Ego, Hunger and Aggression was written during this period. The book, published under F. S. Perls’s name in London in 1947, is subtitled A Revision of Psychoanalysis. It included chapters reevaluating the analytic viewpoint on aggression. They suggested that Freud and his followers had underestimated the importance of the development of teeth, eating, and digestion, and that this developmental watershed was as important as the others noted by Freud. These suggestions constitute an early contribution to the development of ego psychology. The book also contained chapters from holistic and existential perspectives and chapters describing therapy exercises. These exercises were designed to promote physical awareness rather than insight, and were called concentration therapy.

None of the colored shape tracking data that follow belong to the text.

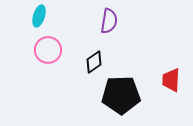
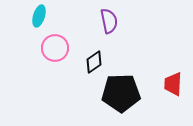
purple semicircle: rotated 20 degrees counterclockwise
pink circle: moved 7 px right, 2 px up
red trapezoid: moved 2 px right, 4 px down
black pentagon: moved 2 px up
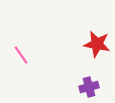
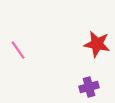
pink line: moved 3 px left, 5 px up
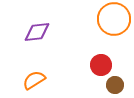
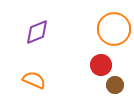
orange circle: moved 10 px down
purple diamond: rotated 16 degrees counterclockwise
orange semicircle: rotated 55 degrees clockwise
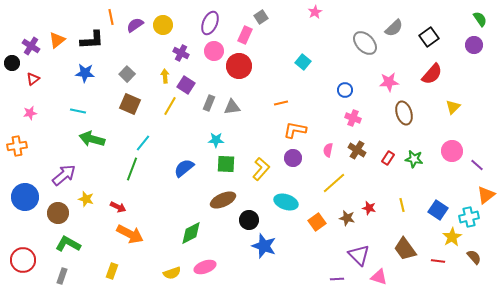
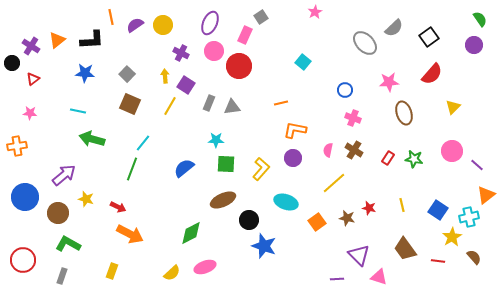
pink star at (30, 113): rotated 16 degrees clockwise
brown cross at (357, 150): moved 3 px left
yellow semicircle at (172, 273): rotated 24 degrees counterclockwise
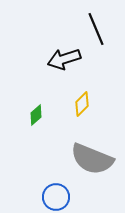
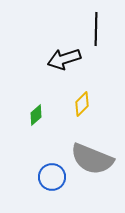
black line: rotated 24 degrees clockwise
blue circle: moved 4 px left, 20 px up
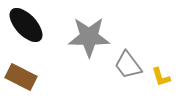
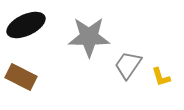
black ellipse: rotated 72 degrees counterclockwise
gray trapezoid: rotated 72 degrees clockwise
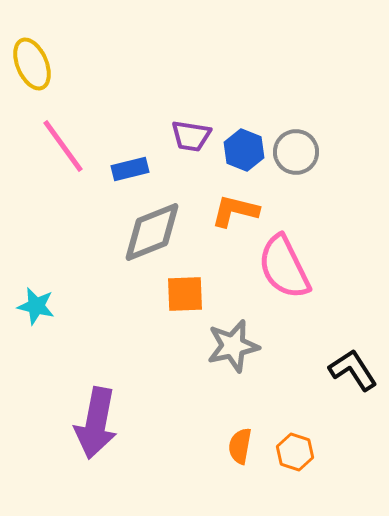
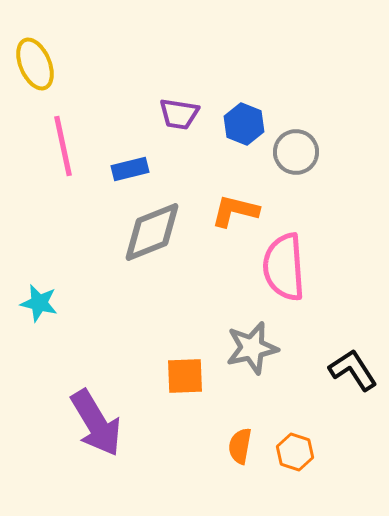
yellow ellipse: moved 3 px right
purple trapezoid: moved 12 px left, 22 px up
pink line: rotated 24 degrees clockwise
blue hexagon: moved 26 px up
pink semicircle: rotated 22 degrees clockwise
orange square: moved 82 px down
cyan star: moved 3 px right, 3 px up
gray star: moved 19 px right, 2 px down
purple arrow: rotated 42 degrees counterclockwise
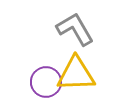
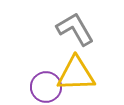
purple circle: moved 5 px down
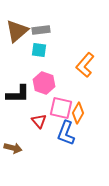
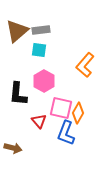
pink hexagon: moved 2 px up; rotated 10 degrees clockwise
black L-shape: rotated 95 degrees clockwise
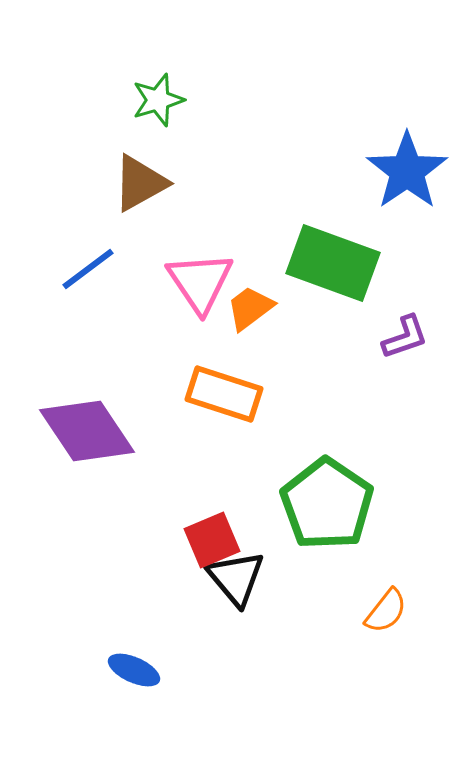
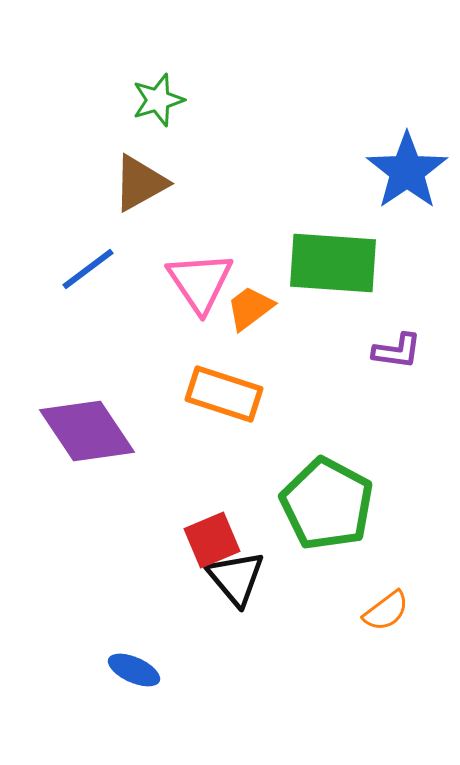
green rectangle: rotated 16 degrees counterclockwise
purple L-shape: moved 8 px left, 14 px down; rotated 27 degrees clockwise
green pentagon: rotated 6 degrees counterclockwise
orange semicircle: rotated 15 degrees clockwise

With the end of the war, the Perlses emigrated to the United States. They settled in New York City, in a community of artists and intellectuals versed in philosophy, psychology, medicine, and education. Several years of collaboration with members of this group resulted in the training of the first generation of Gestalt therapists, a comprehensive formulation of the theory, methodology, and practice for this new approach, and a book describing it. Published by the Julian Press in 1951, the volume was entitled Gestalt Therapy: Excitement and Growth in the Human Personality.